Asko Sahlberg: He [They]

28 June 2010 | Mini reviews, Reviews

Helsinki: WSOY, 2010. 120 p.
ISBN 978-0-36170-2
€ 24.10, hardback

The Finland-Swedish author Asko Sahlberg (born 1964), who lives in Gothenburg in Sweden, has had an interesting, if uneven, career over the past decade. Sahlberg’s particular strengths lie in his precise use of language and the rhythm of his prose. Since his debut novel, Pimeän ääni (‘The sound of darkness’, 2000), part of Sahlberg’s output has been concerned with meditations on existence and the purging of emotions, with the rest delving into historical themes, such as his 2004 novel Tammilehto (‘Oak Grove’) which is set in the year 1918, and He, his ninth book, which takes place in 1809. (An extract from his novel Eksyneet (‘The lost’) was published in Books from Finland, 2/2002.) In He Sahlberg uses a first-person narrative technique with multiple narrators, which feels justified in this highly distilled portrait of a family.
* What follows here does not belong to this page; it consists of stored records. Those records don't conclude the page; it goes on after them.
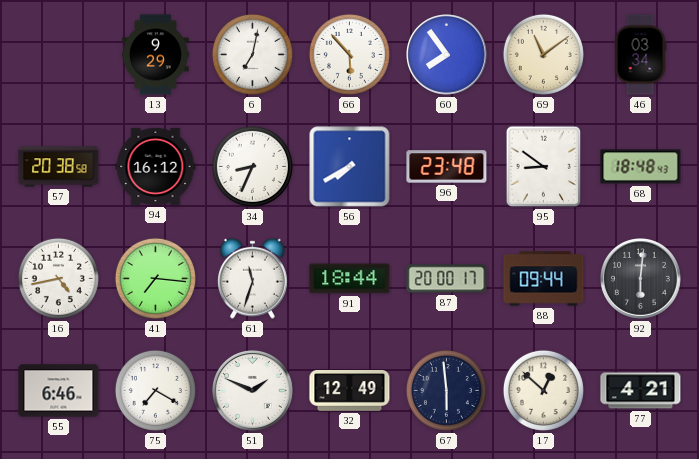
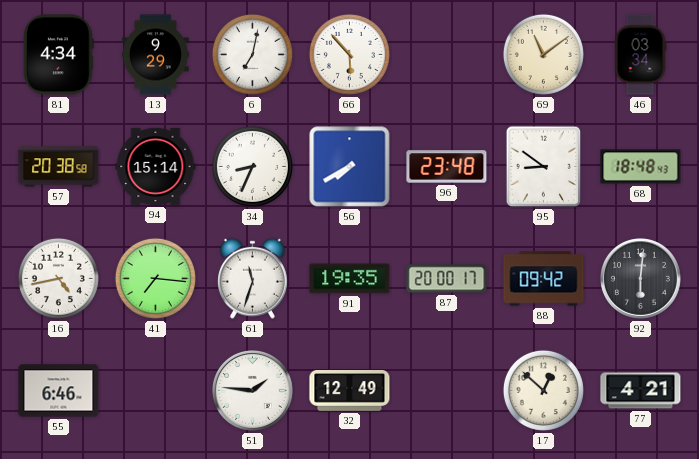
81: none -> 4:34
60: 7:54 -> none
94: 16:12 -> 15:14
91: 18:44 -> 19:35
88: 09:44 -> 09:42
75: 7:20 -> none
51: 1:49 -> 1:46
67: 5:59 -> none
The plot is set against the backdrop of the Finnish War (1808–1809), waged by King Gustav IV Adolf of Sweden and Alexander I, Emperor of Russia. Henrik and Erik are brothers fighting on opposite sides, their mother drowns her sorrows hard liquor, and Anna, the neighbour’s daughter, ends up with the wrong brother. The end of this novella is surprising, dealing with the anatomy of revenge and deceit.